While I have not found the opera house I recall from my seafaring life, I have had some success finding a building closer to the type it might have been.
Ever since I recalled making port in San Francisco I never fully discounted the idea that I had settled in the Western US but there aren’t many of the old frontier opera houses left any more. Certainly the first opera houses in San Francisco were replaced quickly as the building boom continued through the late 19th and early 20th centuries, and there’s very little left from that era in Portland, Seattle, or Astoria so I had little to go on for what an American frontier opera house actually looked like.
Then I learned about the Eureka Opera House in Nevada, build in the 1880s and still relatively intact. While it is not the opera house I recall (built too late for one thing), it is closer to the type. The presence of (now electrified) gas chandeliers and the proscenium around the stage feels more familiar, and the size of the space feels about right.

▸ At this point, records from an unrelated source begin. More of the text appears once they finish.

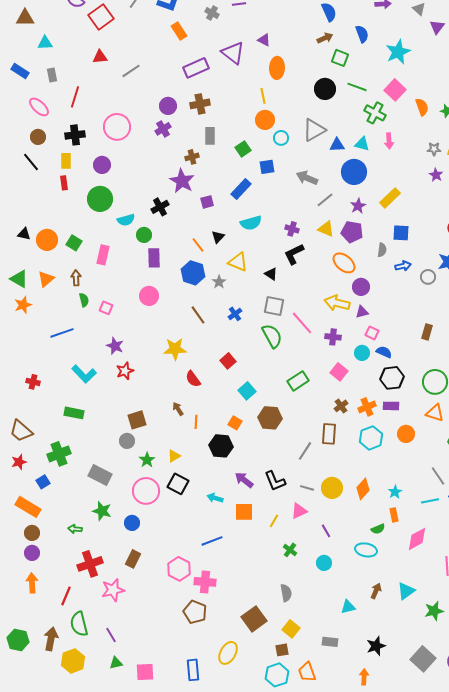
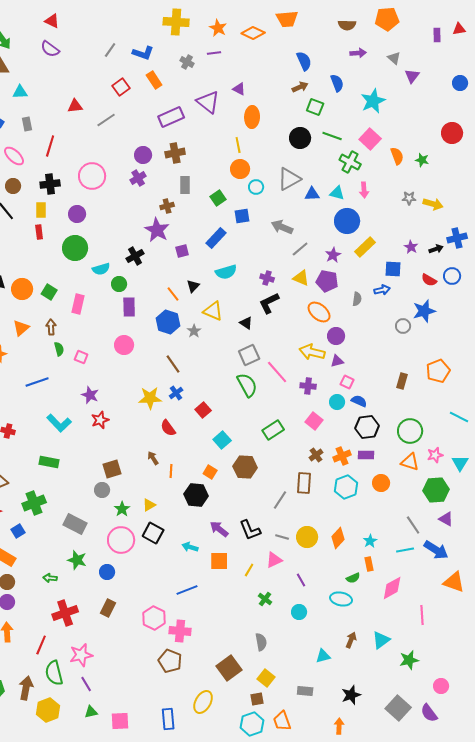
red square: (101, 17) -> (121, 87), moved, size x0.7
blue circle: (354, 172) -> (347, 221), moved
purple star: (436, 175) -> (411, 247), moved
blue square: (401, 233) -> (393, 269), moved
blue arrow: (403, 266) -> (382, 290), moved
gray square: (274, 306) -> (249, 355), turned -35
blue cross: (235, 314) -> (176, 393), moved
pink star: (113, 590) -> (81, 655), moved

Now one thing I must point out: opera was not the only thing performed in these houses; they often doubled as music halls. But certainly an amateur troupe performing Verdi would not be out of the question for such a venue either.
So I may have been looking for James’ grave in the wrong places. I had been looking in England and found nothing, and while the available records are incomplete, I can’t rule out that I was a British sailor who made a new life in California, Oregon, Washington, British Columbia, or even Alaska. If I can find record of a James Hay or Hayes or Hague, or of a Clyde Starr, who worked as a stagehand and drowned in a West Coast town between 1870 and 1877, I might have a confirmation on my hands at last.